Однако мы едва могли их вместить.

Монотонный голос, доносившийся из громкоговорителей над нашими головами, был так хорошо знаком, что я бы его не заметила, если б фраза, которую он произнес, поразительно не совпала с моими мыслями: «ВСЕ НЕЗАРЕГИСТРИРОВАННЫЕ БЕЖЕНЦЫ ОБЯЗАНЫ ЯВИТЬСЯ В АДМИНИСТРАТИВНОЕ ЗДАНИЕ КАПИТОЛИЯ».

Я вцепилась в ремень, опустила голову и начала пробираться вперед.

Когда я, наконец, вырвалась из толпы, Арон уже стоял на площади перед фонтаном, ожидая меня. Для него это всегда было соревнование.

— Все равно, — пробормотала я, не в силах сдержать улыбку, и протянула ему свою сумку. — Я не стану этого говорить.

Он без возражений взял мой тяжелый груз и тоже улыбнулся.

— Отлично, Чарли. Тогда скажу я: я выиграл.

С этими словами он полез в собственный рюкзак, висевший у него на плече. В фонтане за нашими спинами мелодично журчала вода.

— Вот, — сказал он и протянул мне сложенный отрез мягкой черной ткани. — Я тебе кое-что принес. Это шелк.

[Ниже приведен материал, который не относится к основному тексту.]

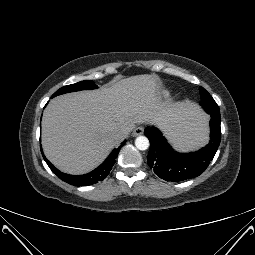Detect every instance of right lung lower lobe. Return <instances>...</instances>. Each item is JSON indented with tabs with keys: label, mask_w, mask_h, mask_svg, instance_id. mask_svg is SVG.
<instances>
[{
	"label": "right lung lower lobe",
	"mask_w": 255,
	"mask_h": 255,
	"mask_svg": "<svg viewBox=\"0 0 255 255\" xmlns=\"http://www.w3.org/2000/svg\"><path fill=\"white\" fill-rule=\"evenodd\" d=\"M125 141L119 146L117 149H114L111 154L108 156V158L95 170L92 172L85 174V175H68L65 173L60 172L58 169H56L43 155L44 160L50 167V169L63 181H65L68 184L74 185V186H88L92 185L94 183H97L99 181H102L107 177L109 172L112 169V166L116 162V157L118 156V153L121 149V147L124 145ZM42 152V149H41Z\"/></svg>",
	"instance_id": "98d812e1"
}]
</instances>
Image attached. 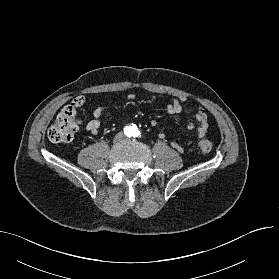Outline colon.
Wrapping results in <instances>:
<instances>
[{
    "instance_id": "1",
    "label": "colon",
    "mask_w": 279,
    "mask_h": 279,
    "mask_svg": "<svg viewBox=\"0 0 279 279\" xmlns=\"http://www.w3.org/2000/svg\"><path fill=\"white\" fill-rule=\"evenodd\" d=\"M82 103L83 100L77 98L58 114L48 131L50 141L54 143H68L73 140L80 125L77 111ZM197 146L198 150L204 154L209 153L212 149V143L207 137H202Z\"/></svg>"
}]
</instances>
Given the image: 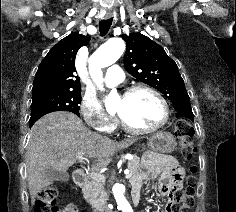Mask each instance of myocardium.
I'll list each match as a JSON object with an SVG mask.
<instances>
[{
    "instance_id": "f54148a6",
    "label": "myocardium",
    "mask_w": 236,
    "mask_h": 212,
    "mask_svg": "<svg viewBox=\"0 0 236 212\" xmlns=\"http://www.w3.org/2000/svg\"><path fill=\"white\" fill-rule=\"evenodd\" d=\"M140 90H144L147 92H150L151 94H153L161 103L162 107H163V118L162 120L156 124L153 127L150 128H136L132 125H130L121 115L117 114V120L119 122V124L121 125V127L132 134H150L153 132L158 131L159 129H161L163 126L166 125V123L169 121L170 118V108H169V104L167 102V100L164 98V96L155 88L147 85V84H135L132 86H129L125 91L123 96H129L137 91Z\"/></svg>"
}]
</instances>
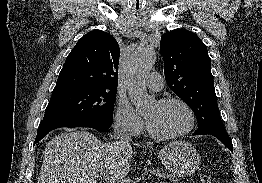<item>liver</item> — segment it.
Masks as SVG:
<instances>
[{
    "label": "liver",
    "instance_id": "1",
    "mask_svg": "<svg viewBox=\"0 0 262 183\" xmlns=\"http://www.w3.org/2000/svg\"><path fill=\"white\" fill-rule=\"evenodd\" d=\"M132 155L127 141L104 143L90 132L70 129L47 144L38 183H97L101 173L123 178Z\"/></svg>",
    "mask_w": 262,
    "mask_h": 183
}]
</instances>
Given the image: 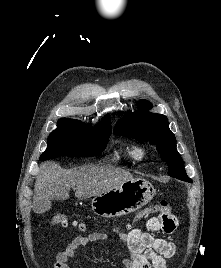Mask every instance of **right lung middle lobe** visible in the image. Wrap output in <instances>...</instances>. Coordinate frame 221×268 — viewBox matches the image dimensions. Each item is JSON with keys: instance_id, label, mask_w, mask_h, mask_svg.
<instances>
[{"instance_id": "right-lung-middle-lobe-1", "label": "right lung middle lobe", "mask_w": 221, "mask_h": 268, "mask_svg": "<svg viewBox=\"0 0 221 268\" xmlns=\"http://www.w3.org/2000/svg\"><path fill=\"white\" fill-rule=\"evenodd\" d=\"M111 127L85 124L70 118H61L55 129L48 137L46 151L40 160L60 156L86 157L100 155L108 142Z\"/></svg>"}]
</instances>
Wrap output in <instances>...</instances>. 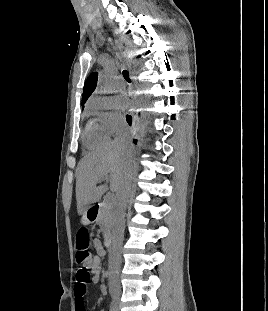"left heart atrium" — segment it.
<instances>
[{
  "instance_id": "1",
  "label": "left heart atrium",
  "mask_w": 268,
  "mask_h": 311,
  "mask_svg": "<svg viewBox=\"0 0 268 311\" xmlns=\"http://www.w3.org/2000/svg\"><path fill=\"white\" fill-rule=\"evenodd\" d=\"M116 105L120 108H127L129 106V101L125 98H117Z\"/></svg>"
}]
</instances>
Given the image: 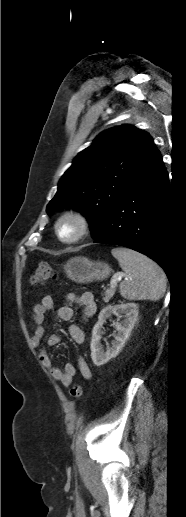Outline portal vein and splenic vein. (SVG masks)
Here are the masks:
<instances>
[{"label": "portal vein and splenic vein", "instance_id": "18ae733b", "mask_svg": "<svg viewBox=\"0 0 186 517\" xmlns=\"http://www.w3.org/2000/svg\"><path fill=\"white\" fill-rule=\"evenodd\" d=\"M124 277H125V274H123V273L122 274H118V275H114L112 277L111 281H110V287L114 288L117 285V283L119 281H121V279L124 278Z\"/></svg>", "mask_w": 186, "mask_h": 517}]
</instances>
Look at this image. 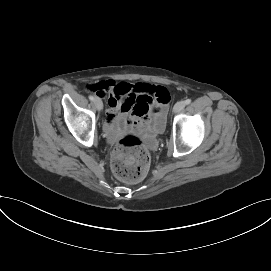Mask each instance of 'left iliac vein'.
Here are the masks:
<instances>
[{
  "mask_svg": "<svg viewBox=\"0 0 271 271\" xmlns=\"http://www.w3.org/2000/svg\"><path fill=\"white\" fill-rule=\"evenodd\" d=\"M185 101H179L177 102L174 107H173V112L174 113H179L180 111H182L185 107Z\"/></svg>",
  "mask_w": 271,
  "mask_h": 271,
  "instance_id": "4c4485c4",
  "label": "left iliac vein"
}]
</instances>
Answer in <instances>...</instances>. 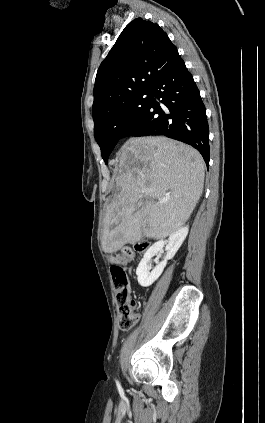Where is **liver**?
<instances>
[{
    "label": "liver",
    "mask_w": 265,
    "mask_h": 423,
    "mask_svg": "<svg viewBox=\"0 0 265 423\" xmlns=\"http://www.w3.org/2000/svg\"><path fill=\"white\" fill-rule=\"evenodd\" d=\"M115 167L117 192L107 208L102 236L106 253L144 237L171 235L187 222L203 192L201 154L167 137L128 139ZM163 198L168 201L156 203Z\"/></svg>",
    "instance_id": "1"
}]
</instances>
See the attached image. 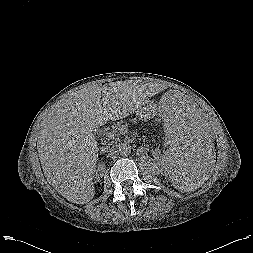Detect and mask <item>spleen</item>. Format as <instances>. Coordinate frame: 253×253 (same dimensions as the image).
I'll use <instances>...</instances> for the list:
<instances>
[{
    "label": "spleen",
    "mask_w": 253,
    "mask_h": 253,
    "mask_svg": "<svg viewBox=\"0 0 253 253\" xmlns=\"http://www.w3.org/2000/svg\"><path fill=\"white\" fill-rule=\"evenodd\" d=\"M158 113L163 120V172L177 189H197L213 168L216 131L212 119L191 106L188 98L179 92L164 95Z\"/></svg>",
    "instance_id": "spleen-1"
}]
</instances>
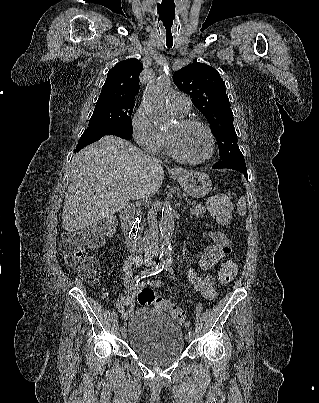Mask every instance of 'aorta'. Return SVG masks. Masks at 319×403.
<instances>
[{
  "mask_svg": "<svg viewBox=\"0 0 319 403\" xmlns=\"http://www.w3.org/2000/svg\"><path fill=\"white\" fill-rule=\"evenodd\" d=\"M171 84L170 76L165 73L151 81L144 93V108L154 125L161 128L168 121L167 100ZM174 215L170 201L162 205V215L159 229L162 237L161 253L169 258L172 253L170 238L174 232Z\"/></svg>",
  "mask_w": 319,
  "mask_h": 403,
  "instance_id": "aorta-1",
  "label": "aorta"
}]
</instances>
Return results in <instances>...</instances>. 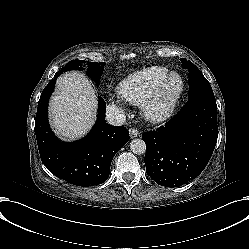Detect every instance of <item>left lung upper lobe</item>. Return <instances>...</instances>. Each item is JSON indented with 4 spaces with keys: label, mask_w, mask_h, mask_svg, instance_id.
<instances>
[{
    "label": "left lung upper lobe",
    "mask_w": 249,
    "mask_h": 249,
    "mask_svg": "<svg viewBox=\"0 0 249 249\" xmlns=\"http://www.w3.org/2000/svg\"><path fill=\"white\" fill-rule=\"evenodd\" d=\"M184 64V69L188 70L189 76V95L188 98L198 95H214L209 82L206 80L200 70L190 61L186 59H180Z\"/></svg>",
    "instance_id": "1"
}]
</instances>
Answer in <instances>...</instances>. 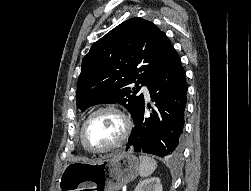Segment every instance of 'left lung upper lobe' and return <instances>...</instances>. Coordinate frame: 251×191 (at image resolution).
<instances>
[{
  "label": "left lung upper lobe",
  "instance_id": "left-lung-upper-lobe-1",
  "mask_svg": "<svg viewBox=\"0 0 251 191\" xmlns=\"http://www.w3.org/2000/svg\"><path fill=\"white\" fill-rule=\"evenodd\" d=\"M173 49L152 22L131 18L96 41L82 60L76 104L82 111L100 103L124 105L136 119L147 86ZM135 83V87L131 85Z\"/></svg>",
  "mask_w": 251,
  "mask_h": 191
}]
</instances>
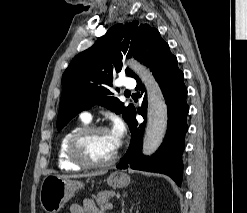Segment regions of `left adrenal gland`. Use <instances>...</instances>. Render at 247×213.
<instances>
[{
  "label": "left adrenal gland",
  "mask_w": 247,
  "mask_h": 213,
  "mask_svg": "<svg viewBox=\"0 0 247 213\" xmlns=\"http://www.w3.org/2000/svg\"><path fill=\"white\" fill-rule=\"evenodd\" d=\"M124 197L126 196V193H124V195H123Z\"/></svg>",
  "instance_id": "1"
}]
</instances>
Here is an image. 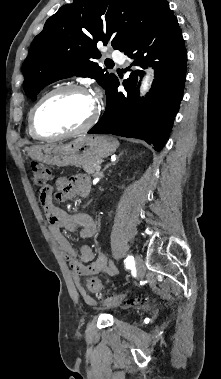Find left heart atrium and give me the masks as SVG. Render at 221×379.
Wrapping results in <instances>:
<instances>
[{"label": "left heart atrium", "mask_w": 221, "mask_h": 379, "mask_svg": "<svg viewBox=\"0 0 221 379\" xmlns=\"http://www.w3.org/2000/svg\"><path fill=\"white\" fill-rule=\"evenodd\" d=\"M93 99V101L95 102L96 100H97V98L95 97V98H92Z\"/></svg>", "instance_id": "left-heart-atrium-1"}]
</instances>
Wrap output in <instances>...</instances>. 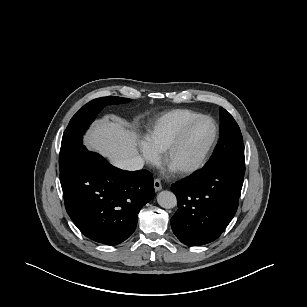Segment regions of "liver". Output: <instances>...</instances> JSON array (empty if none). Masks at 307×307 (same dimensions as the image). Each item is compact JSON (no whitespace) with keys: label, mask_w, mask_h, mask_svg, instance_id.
Segmentation results:
<instances>
[{"label":"liver","mask_w":307,"mask_h":307,"mask_svg":"<svg viewBox=\"0 0 307 307\" xmlns=\"http://www.w3.org/2000/svg\"><path fill=\"white\" fill-rule=\"evenodd\" d=\"M89 149L98 151L112 164L121 159L138 156L137 135L126 129L121 120L97 121L85 138Z\"/></svg>","instance_id":"liver-1"}]
</instances>
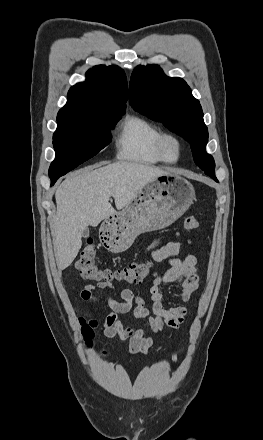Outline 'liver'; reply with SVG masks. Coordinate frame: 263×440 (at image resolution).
<instances>
[{"label": "liver", "mask_w": 263, "mask_h": 440, "mask_svg": "<svg viewBox=\"0 0 263 440\" xmlns=\"http://www.w3.org/2000/svg\"><path fill=\"white\" fill-rule=\"evenodd\" d=\"M168 173L158 167L121 161L87 167L67 177L55 193L57 212L52 236L58 268L64 270L71 265L87 226L96 227L117 213L109 203L110 197L121 210L153 179Z\"/></svg>", "instance_id": "liver-1"}]
</instances>
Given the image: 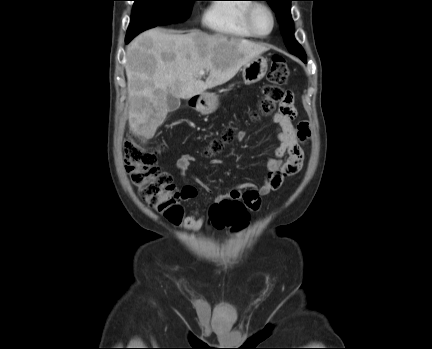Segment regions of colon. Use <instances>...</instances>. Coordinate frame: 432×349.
Returning a JSON list of instances; mask_svg holds the SVG:
<instances>
[{
	"instance_id": "obj_1",
	"label": "colon",
	"mask_w": 432,
	"mask_h": 349,
	"mask_svg": "<svg viewBox=\"0 0 432 349\" xmlns=\"http://www.w3.org/2000/svg\"><path fill=\"white\" fill-rule=\"evenodd\" d=\"M289 77V68L284 58L274 56L267 75V84L262 89L258 109L251 114L253 120L272 113L279 104L280 110H287L292 103V94L282 89ZM236 128L227 127L220 137L207 147L210 156L219 154L232 141ZM162 146L147 148L137 136H130L124 142L125 167L132 183L138 188L140 197L170 222L177 224L182 216L181 196L177 192L172 176L157 165ZM249 214L242 201L223 200L211 210L214 227L240 229L247 225Z\"/></svg>"
}]
</instances>
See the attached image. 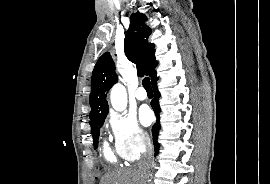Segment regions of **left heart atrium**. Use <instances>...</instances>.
<instances>
[{"mask_svg": "<svg viewBox=\"0 0 270 184\" xmlns=\"http://www.w3.org/2000/svg\"><path fill=\"white\" fill-rule=\"evenodd\" d=\"M140 121L144 126H148L151 124L153 120V114L148 107H143L139 114Z\"/></svg>", "mask_w": 270, "mask_h": 184, "instance_id": "left-heart-atrium-1", "label": "left heart atrium"}]
</instances>
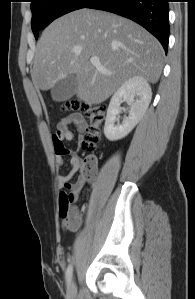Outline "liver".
<instances>
[{"instance_id":"obj_1","label":"liver","mask_w":195,"mask_h":299,"mask_svg":"<svg viewBox=\"0 0 195 299\" xmlns=\"http://www.w3.org/2000/svg\"><path fill=\"white\" fill-rule=\"evenodd\" d=\"M159 41L124 17L83 8L53 21L37 43L31 78L47 91L75 75L77 97L88 105L104 102L125 81L141 76L156 83L163 67ZM98 57L107 73L90 63Z\"/></svg>"}]
</instances>
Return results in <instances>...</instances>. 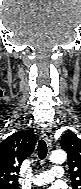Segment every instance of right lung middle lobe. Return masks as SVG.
<instances>
[{
    "label": "right lung middle lobe",
    "instance_id": "1",
    "mask_svg": "<svg viewBox=\"0 0 81 189\" xmlns=\"http://www.w3.org/2000/svg\"><path fill=\"white\" fill-rule=\"evenodd\" d=\"M0 189H19L17 185L2 186Z\"/></svg>",
    "mask_w": 81,
    "mask_h": 189
}]
</instances>
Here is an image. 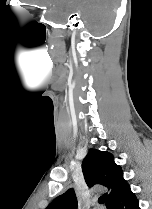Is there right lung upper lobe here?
<instances>
[{"label":"right lung upper lobe","instance_id":"obj_1","mask_svg":"<svg viewBox=\"0 0 152 209\" xmlns=\"http://www.w3.org/2000/svg\"><path fill=\"white\" fill-rule=\"evenodd\" d=\"M82 171L88 187L102 185L108 189L106 206L110 205L129 185L123 178V171L114 162L111 153L90 149L82 162ZM46 209H77L74 190L70 188L56 197Z\"/></svg>","mask_w":152,"mask_h":209}]
</instances>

Мои пальцы сомкнулись вокруг гладкого материала, и я ахнула. Ничего подобного мне раньше не доводилось трогать. «Шелк», — мысленно повторила я. Слово было знакомое, но прежде я никогда не касалась этой ткани. Я сжала ее в руке, поглаживая кончиками пальцев, восхищаясь тем, что она была почти прозрачной, но от нее отражался солнечный свет. Повернувшись к Арону, я тихо сказала:

— Это слишком, — и попыталась вернуть ему ткань.

Усмехнувшись, он отодвинул мою руку.

— Пожалуйста, возьми. Отец собирался выкинуть ее в корзину с лоскутами. Ты маленькая и сможешь сшить себе из нее платье или что-нибудь еще.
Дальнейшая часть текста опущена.